Dataset items
>>

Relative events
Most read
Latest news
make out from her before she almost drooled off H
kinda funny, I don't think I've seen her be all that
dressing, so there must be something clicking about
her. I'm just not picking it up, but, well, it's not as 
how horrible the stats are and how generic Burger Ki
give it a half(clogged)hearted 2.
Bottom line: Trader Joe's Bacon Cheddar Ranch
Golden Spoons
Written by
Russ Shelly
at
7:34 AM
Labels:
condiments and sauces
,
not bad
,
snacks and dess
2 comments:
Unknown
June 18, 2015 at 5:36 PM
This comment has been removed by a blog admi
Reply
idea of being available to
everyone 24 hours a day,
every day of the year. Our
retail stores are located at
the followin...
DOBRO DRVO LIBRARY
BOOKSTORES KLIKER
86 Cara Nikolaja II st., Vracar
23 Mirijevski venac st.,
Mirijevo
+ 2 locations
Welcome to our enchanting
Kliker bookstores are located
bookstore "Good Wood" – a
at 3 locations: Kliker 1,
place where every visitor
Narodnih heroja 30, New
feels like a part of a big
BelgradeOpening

<<
>>

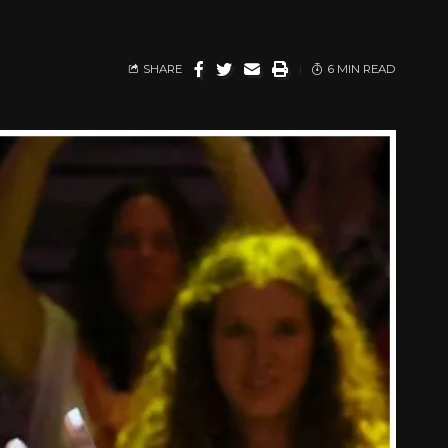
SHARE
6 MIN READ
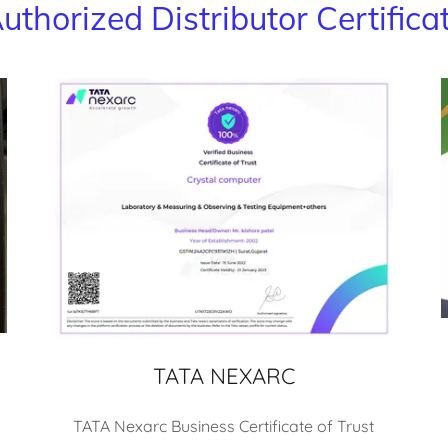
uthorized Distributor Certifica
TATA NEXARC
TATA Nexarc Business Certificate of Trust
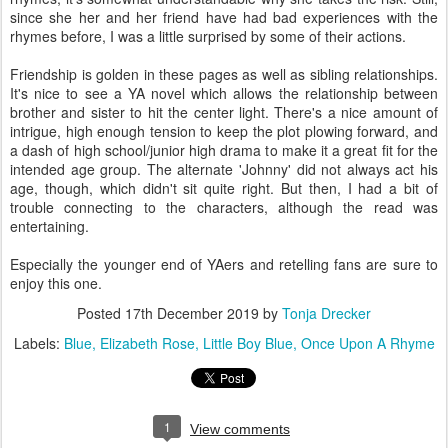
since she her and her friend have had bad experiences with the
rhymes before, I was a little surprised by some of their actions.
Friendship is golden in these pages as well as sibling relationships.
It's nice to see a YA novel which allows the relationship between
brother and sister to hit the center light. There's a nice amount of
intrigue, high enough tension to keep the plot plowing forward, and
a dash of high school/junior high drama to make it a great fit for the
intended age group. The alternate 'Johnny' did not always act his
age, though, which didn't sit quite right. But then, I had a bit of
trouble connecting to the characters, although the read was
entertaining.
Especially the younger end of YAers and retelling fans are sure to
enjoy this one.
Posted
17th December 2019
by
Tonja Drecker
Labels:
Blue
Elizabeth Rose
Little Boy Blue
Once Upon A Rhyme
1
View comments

<<

> _TASK GOAL_
Once you find the line with "Relative events" in the entries above, output it and each line after it up to and including the line with "give it a half(clogged)hearted 2.", and nothing else.

> _EXERCISE SOLUTION_
Relative events
Most read
Latest news
make out from her before she almost drooled off H
kinda funny, I don't think I've seen her be all that
dressing, so there must be something clicking about
her. I'm just not picking it up, but, well, it's not as 
how horrible the stats are and how generic Burger Ki
give it a half(clogged)hearted 2.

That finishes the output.